[REQUIRED ACTION] Across all the records below, count the lines that hold "provide". State only that figure.

▬▬▬▬▬▬

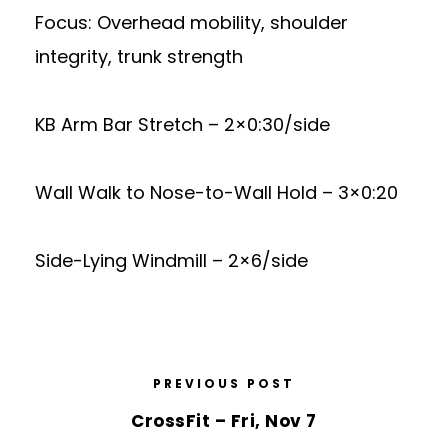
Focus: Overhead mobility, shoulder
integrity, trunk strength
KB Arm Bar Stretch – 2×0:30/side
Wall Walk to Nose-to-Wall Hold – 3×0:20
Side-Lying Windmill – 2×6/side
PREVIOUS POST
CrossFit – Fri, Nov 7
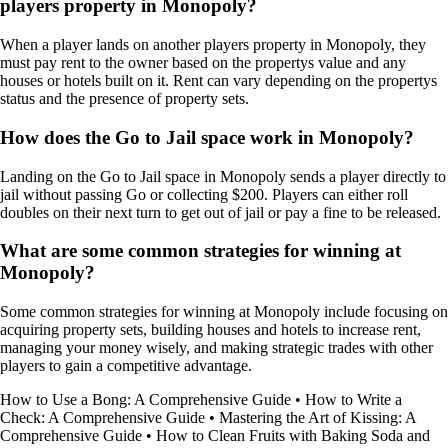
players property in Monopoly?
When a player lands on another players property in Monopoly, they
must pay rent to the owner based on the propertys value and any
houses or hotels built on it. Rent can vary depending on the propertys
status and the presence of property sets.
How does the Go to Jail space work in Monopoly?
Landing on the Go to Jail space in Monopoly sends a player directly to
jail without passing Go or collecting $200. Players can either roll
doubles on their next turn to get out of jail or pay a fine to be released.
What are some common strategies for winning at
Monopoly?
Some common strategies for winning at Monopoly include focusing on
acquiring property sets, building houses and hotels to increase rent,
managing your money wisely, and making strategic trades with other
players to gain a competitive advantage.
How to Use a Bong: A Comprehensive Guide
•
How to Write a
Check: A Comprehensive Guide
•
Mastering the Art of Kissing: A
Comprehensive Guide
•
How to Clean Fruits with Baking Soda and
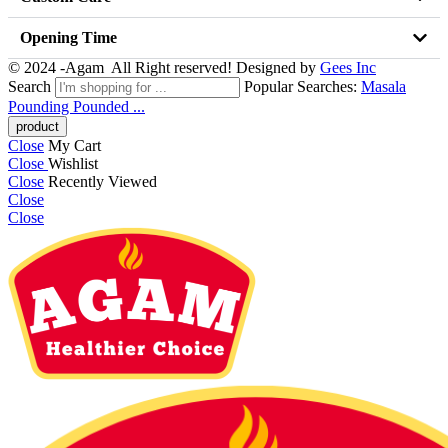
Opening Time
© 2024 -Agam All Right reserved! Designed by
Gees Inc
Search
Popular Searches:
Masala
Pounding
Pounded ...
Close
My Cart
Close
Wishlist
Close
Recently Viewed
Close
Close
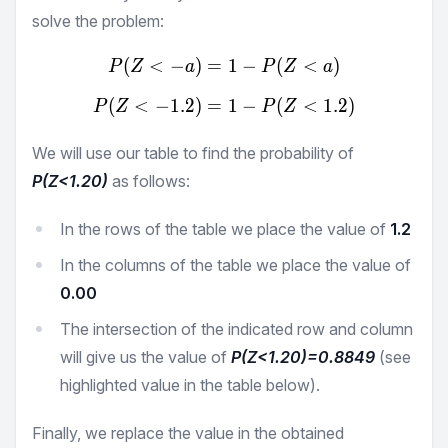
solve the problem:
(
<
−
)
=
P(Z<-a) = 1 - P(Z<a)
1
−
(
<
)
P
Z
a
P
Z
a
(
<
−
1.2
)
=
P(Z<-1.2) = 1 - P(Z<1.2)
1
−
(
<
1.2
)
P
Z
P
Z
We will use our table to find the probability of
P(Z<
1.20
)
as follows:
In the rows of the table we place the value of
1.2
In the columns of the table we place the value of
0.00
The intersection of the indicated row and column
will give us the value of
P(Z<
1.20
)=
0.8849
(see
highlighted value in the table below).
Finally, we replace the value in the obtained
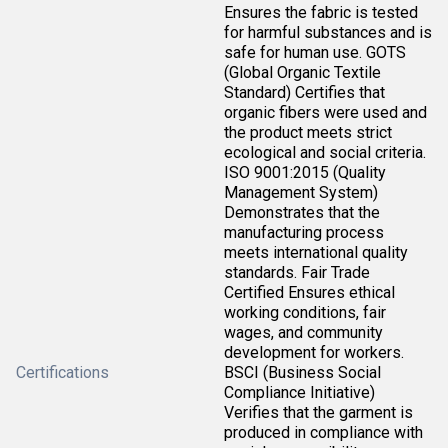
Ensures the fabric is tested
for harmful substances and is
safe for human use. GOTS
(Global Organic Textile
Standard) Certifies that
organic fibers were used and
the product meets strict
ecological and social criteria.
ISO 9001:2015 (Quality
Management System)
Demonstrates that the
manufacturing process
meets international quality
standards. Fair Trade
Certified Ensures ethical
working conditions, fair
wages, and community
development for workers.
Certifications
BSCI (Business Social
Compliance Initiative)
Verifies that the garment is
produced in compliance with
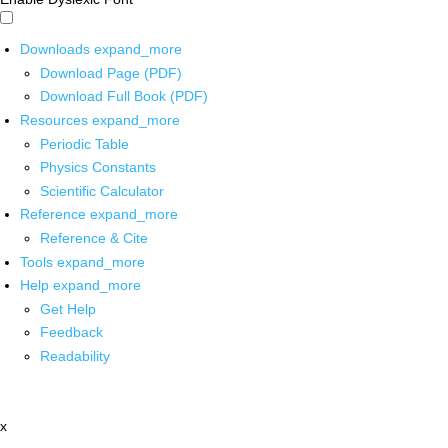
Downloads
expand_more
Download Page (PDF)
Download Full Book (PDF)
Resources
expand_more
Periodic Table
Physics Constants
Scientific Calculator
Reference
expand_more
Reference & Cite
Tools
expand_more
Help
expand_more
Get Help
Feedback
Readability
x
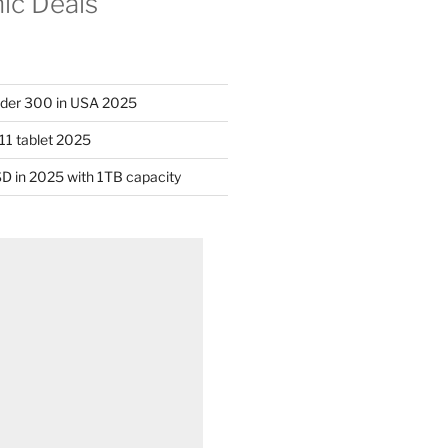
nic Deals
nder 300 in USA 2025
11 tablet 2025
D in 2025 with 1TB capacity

▬▬▬▬▬▬

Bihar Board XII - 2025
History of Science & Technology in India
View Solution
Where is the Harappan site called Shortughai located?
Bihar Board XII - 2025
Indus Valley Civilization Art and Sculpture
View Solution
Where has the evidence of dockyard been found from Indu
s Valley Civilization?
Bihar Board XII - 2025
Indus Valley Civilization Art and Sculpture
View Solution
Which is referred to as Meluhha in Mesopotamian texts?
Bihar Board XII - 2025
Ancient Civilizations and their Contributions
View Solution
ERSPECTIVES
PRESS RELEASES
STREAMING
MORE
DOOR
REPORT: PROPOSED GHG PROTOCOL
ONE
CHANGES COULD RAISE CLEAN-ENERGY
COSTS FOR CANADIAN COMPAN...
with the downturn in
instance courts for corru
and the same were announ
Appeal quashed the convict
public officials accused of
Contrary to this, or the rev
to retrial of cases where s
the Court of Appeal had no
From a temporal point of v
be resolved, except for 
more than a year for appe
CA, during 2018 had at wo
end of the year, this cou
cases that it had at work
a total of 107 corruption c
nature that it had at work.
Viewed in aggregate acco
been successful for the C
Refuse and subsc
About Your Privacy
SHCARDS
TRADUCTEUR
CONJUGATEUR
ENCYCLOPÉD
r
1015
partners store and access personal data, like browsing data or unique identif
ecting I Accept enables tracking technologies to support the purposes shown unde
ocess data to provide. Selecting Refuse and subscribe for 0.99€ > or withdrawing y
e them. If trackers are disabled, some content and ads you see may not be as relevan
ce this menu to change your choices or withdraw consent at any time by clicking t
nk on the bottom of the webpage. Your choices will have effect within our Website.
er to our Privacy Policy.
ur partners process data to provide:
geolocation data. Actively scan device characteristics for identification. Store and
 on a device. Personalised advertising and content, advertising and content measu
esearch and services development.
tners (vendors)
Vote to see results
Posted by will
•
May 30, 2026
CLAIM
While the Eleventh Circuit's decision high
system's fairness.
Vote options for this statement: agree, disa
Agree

▬▬▬▬▬▬

[ANSWER TO THE PROBLEM] 2